Baked Pumpkin Custard
- Yield: 6 servings
- Nutrition: See Below
- Prep Time: 15 Minutes
- Cook Time: 40 Minutes
- 3 large eggs
- 1 cup 100% pure pumpkin
- 1 1/2 teaspoons pumpkin pie spice
- 1 (14 oz.) can Eagle Brand® Sweetened Condensed Milk
- 1 1/3 cups whole milk
- 1 teaspoon vanilla extract
- 1/4 teaspoon salt
- Sweetened whipped cream
- Ground cinnamon
- HEAT oven to 350°F. Whisk eggs in large bowl. Stir in pumpkin and pumpkin pie spice until blended. Whisk in sweetened condensed milk, milk, vanilla and salt until blended.
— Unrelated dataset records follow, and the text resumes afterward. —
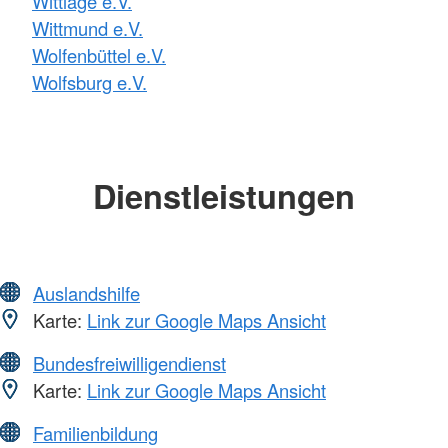
Wittlage e.V.
Wittmund e.V.
Wolfenbüttel e.V.
Wolfsburg e.V.
Dienstleistungen
Auslandshilfe
Karte:
Link zur Google Maps Ansicht
Bundesfreiwilligendienst
Karte:
Link zur Google Maps Ansicht
Familienbildung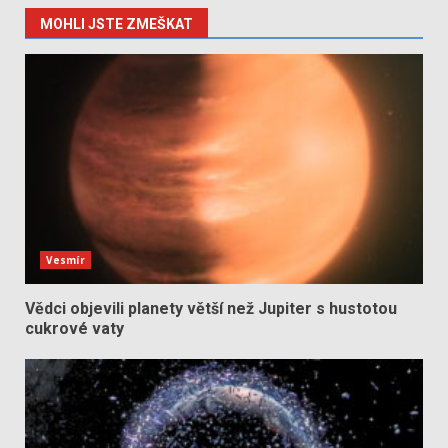
MOHLI JSTE ZMEŠKAT
Vesmír
Vědci objevili planety větší než Jupiter s hustotou
cukrové vaty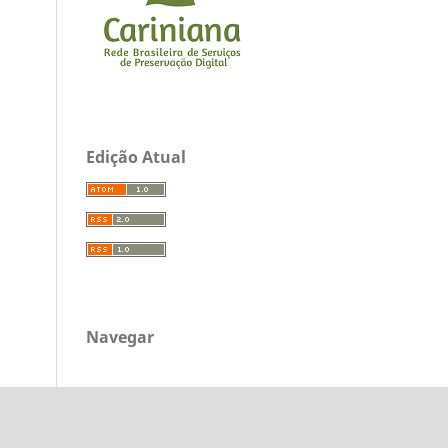
Edição Atual
Navegar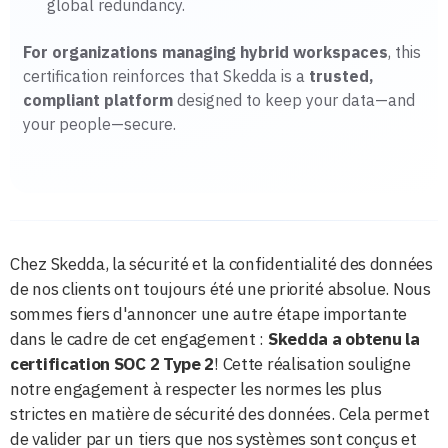
global redundancy.
For organizations managing hybrid workspaces
, this
certification reinforces that Skedda is a
trusted,
compliant platform
designed to keep your data—and
your people—secure.
Chez Skedda, la sécurité et la confidentialité des données
de nos clients ont toujours été une priorité absolue. Nous
sommes fiers d'annoncer une autre étape importante
dans le cadre de cet engagement :
Skedda a obtenu la
certification SOC 2 Type 2
! Cette réalisation souligne
notre engagement à respecter les normes les plus
strictes en matière de sécurité des données. Cela permet
de valider par un tiers que nos systèmes sont conçus et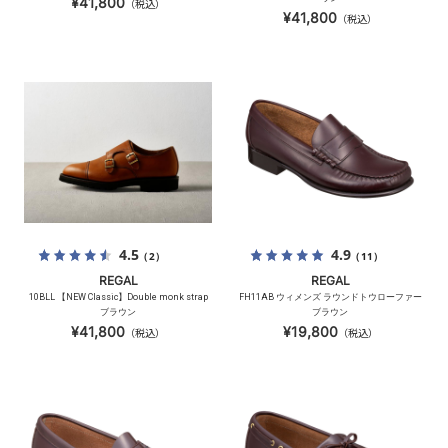
¥41,800
（税込）
¥41,800
（税込）
4.5
4.9
（2）
（11）
REGAL
REGAL
10BLL 【NEW Classic】Double monk strap
FH11AB ウィメンズ ラウンドトウローファー
ブラウン
ブラウン
¥41,800
¥19,800
（税込）
（税込）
- Pour into 6 (6-ounce) custard cups. Place custard cups in a 13 x 9-inch baking dish. Place dish on oven rack in center of oven. Pour boiling water into pan around custard cups to a depth of 1 1/4 inches. Bake 35 minutes or until centers are almost set. Remove custard cups from baking dish and cool on wire rack. Serve warm or cold. Top with whipped cream and sprinkle with cinnamon just before serving.
Nutritional Information Per Serving
Serving Size (1/6 of recipe), Calories 330 (Calories from Fat 110), Total Fat 12g (Saturated Fat 7g, Trans Fat 0g), Cholesterol 125mg, Sodium 230mg, Total Carbohydrate 45g (Dietary Fiber 2g, Sugars 43g), Protein 11g; Percent Daily Value*: Vitamin A 110%, Vitamin C 0%, Calcium 25%, Iron 4%.
*Percent Daily Values are based on a 2,000 calorie diet.